Il fondatore, Algernon Syndey Sullivan (1826-1887), intravide in William Nelson Cromwell (1854-1948) un futuro luminoso e pagandogli gli studi alla Columbia University organizzò la sua ascesa per farlo diventare partner nel 1879.
Prima di loro solamente William Dameron Guthrie (1859-1935) e Paul Drennan Cravath (1861-1940), nel momento in cui unirono le forze in un unico studio legale, riuscirono a diventare un’entità indispensabile alla crescita esponenziale delle grandi corporations americane. Quell’epoca che venne chiamata Gilded-Age, altro non era che un lavoro di coppia tra lo studio legale e i loro clienti in cerca di società ben posizionate per poterle assorbire, creare un trust e accumulare potere in quello specifico settore economico puntando dritto per dritto al monopolio.

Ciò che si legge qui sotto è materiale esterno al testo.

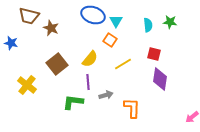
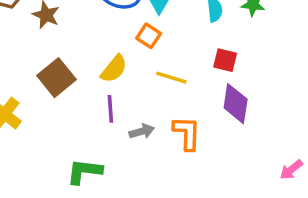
yellow line: (123, 64) -> (171, 78), turned 48
green L-shape: (73, 102) -> (84, 171), moved
orange L-shape: (132, 108) -> (187, 133), moved

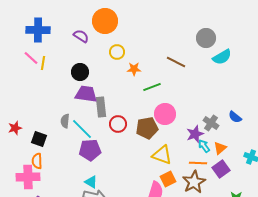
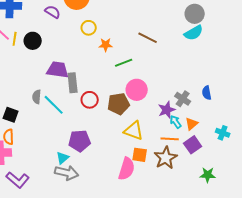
gray circle: (206, 38) -> (195, 14), moved
black circle: (80, 72) -> (33, 41), moved
blue semicircle: (235, 117) -> (207, 93), turned 40
purple pentagon: (90, 150) -> (80, 141), moved
orange square: (168, 179) -> (140, 155), turned 35
cyan triangle: (91, 182) -> (63, 158), turned 48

I più famosi trust industriali di quegli anni furono la Standard Oil di John D. Rockfeller (1839-1937), il settore bancario con John Pierpont Morgan Sr. (1837-1916), le ferrovie della Northern Securities di Edward Henry Harriman (1848-1909), il tabacco con l’American Tobacco di Thomas Fortune Ryan (1851-1928) e l’acciaio con la US Steel, creata da Andrew Carnegie (1835-1919) ma venduta ad un gruppo di proprietà di J.P. Morgan.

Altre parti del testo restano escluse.